Assumptions:
-------------------
- the
sender does not have to know the ultimate
destination (MSH URL) of its messages, but it has to know whether two messages
are intended for the same destination or not, because it has to assign every
message sent reliably to an active RM sequence (and an RM sequence must go to a
single RM destination).
- An ultimate MSH
is also supposed to represent
a single RM destination. But the same
ultimate MSH could deliver to different parties (message consumers), i.e.
different PartyID, different Service/Action,
etc.
- the sender knows
what fileds in a message are used to determine the ultimate destination (these fields are
used for the routing function)
Features:
-------------
- Only the two
ultimate endpoints are RM enabled. The Intermediaries are fully transparent:
they do not touch the RM headers, nor related signatures etc.
- The difficulty of this
scenario is in the establishment of the RM sequence that will be used by user
messages intended for the same destination. RM "sequence lifecycle messages"
such as CreateSequence, TerminateSequence, and their responses, must be routed
in the same way as ebMS messages. A way to achieve this is to piggyback RM signals on ebMS messages (either dummy user-messages,
or signal-messages). This ebMS header would have same "determining header
fields" as the future user messages intended for this
RM sequence.
- A piggybacking option is to use a "dummy" ebMS user message on all RM sequence management
messages.
which is
enough to process it correctly in core V3, i.e. to NOT deliver it to the MSH
consumer layer. (that way, no additional feature is required from the
destination MSH, other than core V3 compliance). We might want to specify a new
Action field value, but no need to interpret it on receiver side. The drawback is that the Service field should not be
one of the determining fields for routing...
- Another piggybacking option is to define a new ebMS
signal, that would still have all the potential business headers used for
routing.
- the response RM management messages need be
routed back. Suggest to put the burden of the piggybacking for these responses
on the last MSH intermediary, not on the ultimate MSH who should not be aware of
the RM-thru-intermediaries aspects. So the
communication between last intermediary and ultimate Receiver is unconstrained
(e.g. get Acks on HTTP responses, etc), exactly as if the last Intermediary was
the original sender in a one-hop.
Evaluation:
---------------
- Advantages: Very clear RM QoS: end-to-end RM is getting same
level of reliability QoS than any one-hop RM exchange, and using the same RM infrastructure.

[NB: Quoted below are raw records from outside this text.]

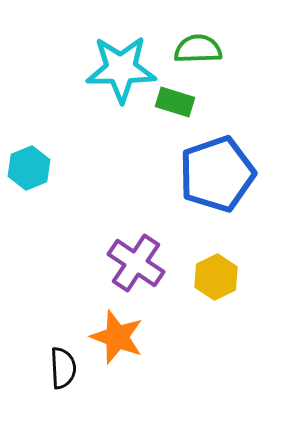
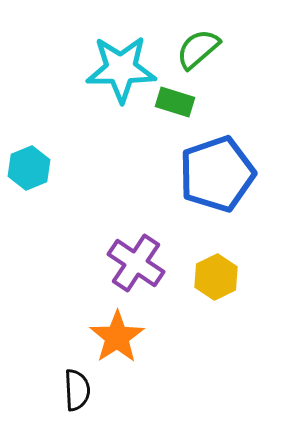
green semicircle: rotated 39 degrees counterclockwise
orange star: rotated 18 degrees clockwise
black semicircle: moved 14 px right, 22 px down
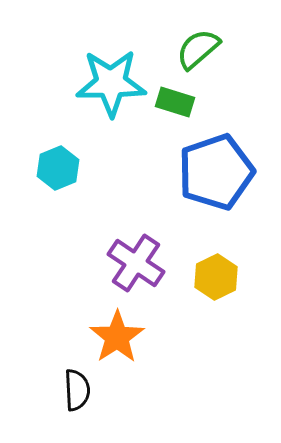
cyan star: moved 10 px left, 14 px down
cyan hexagon: moved 29 px right
blue pentagon: moved 1 px left, 2 px up
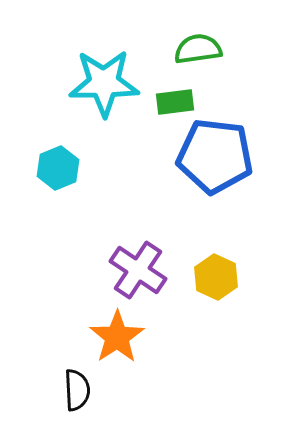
green semicircle: rotated 33 degrees clockwise
cyan star: moved 7 px left
green rectangle: rotated 24 degrees counterclockwise
blue pentagon: moved 1 px left, 16 px up; rotated 26 degrees clockwise
purple cross: moved 2 px right, 7 px down
yellow hexagon: rotated 9 degrees counterclockwise
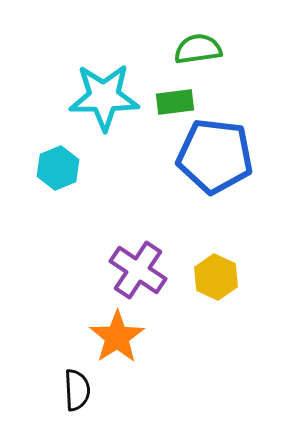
cyan star: moved 14 px down
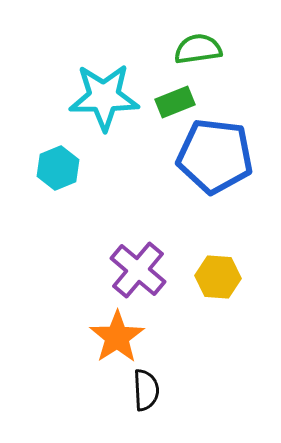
green rectangle: rotated 15 degrees counterclockwise
purple cross: rotated 6 degrees clockwise
yellow hexagon: moved 2 px right; rotated 21 degrees counterclockwise
black semicircle: moved 69 px right
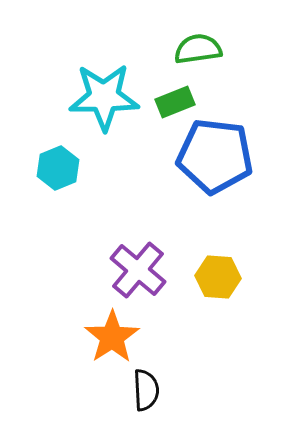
orange star: moved 5 px left
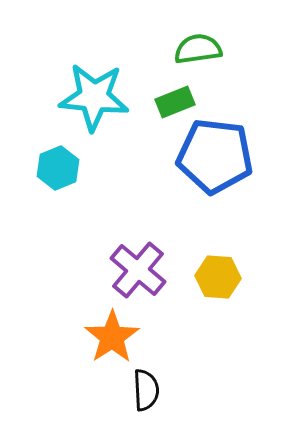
cyan star: moved 10 px left; rotated 6 degrees clockwise
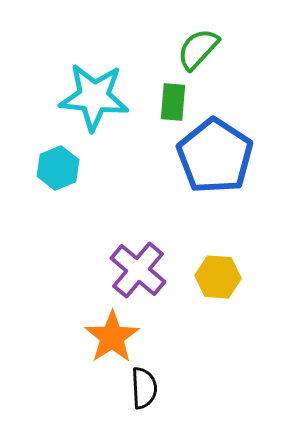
green semicircle: rotated 39 degrees counterclockwise
green rectangle: moved 2 px left; rotated 63 degrees counterclockwise
blue pentagon: rotated 26 degrees clockwise
black semicircle: moved 2 px left, 2 px up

Conventional RM modules are used (except
for the fact the piggybacking of RM seq lifecycle messages must be controllable), and if
the module supports duplicate detection for on-hop, will also work for multi-hop. But most of all, the intermediaries are really
fully transparent: no overhead with RM headers substitution, no restriction on use of security (remember that RM headers are usually candidates for
signing and other integrity protection). End-to-end security covers RM
headers.
- drawbacks: Need to design a piggybacking system
introducing special ebMS messages, for routing the RM sequence management
messages. The reliable "message sets" need be known in advance by
sender, at least until the last intermediary: the initial sender has to know
what are the messages intended for the same destination (might be indicated by P-Mode anyway).
- do the initial
sender / ultimate receiver need to support more than Core V3? Not receiver. But Sender implementation need be able to
control piggybacking of RM signals. Although not really additional feature beyond Core V3 (unless a new signal introduced), it is a constraint on implementations.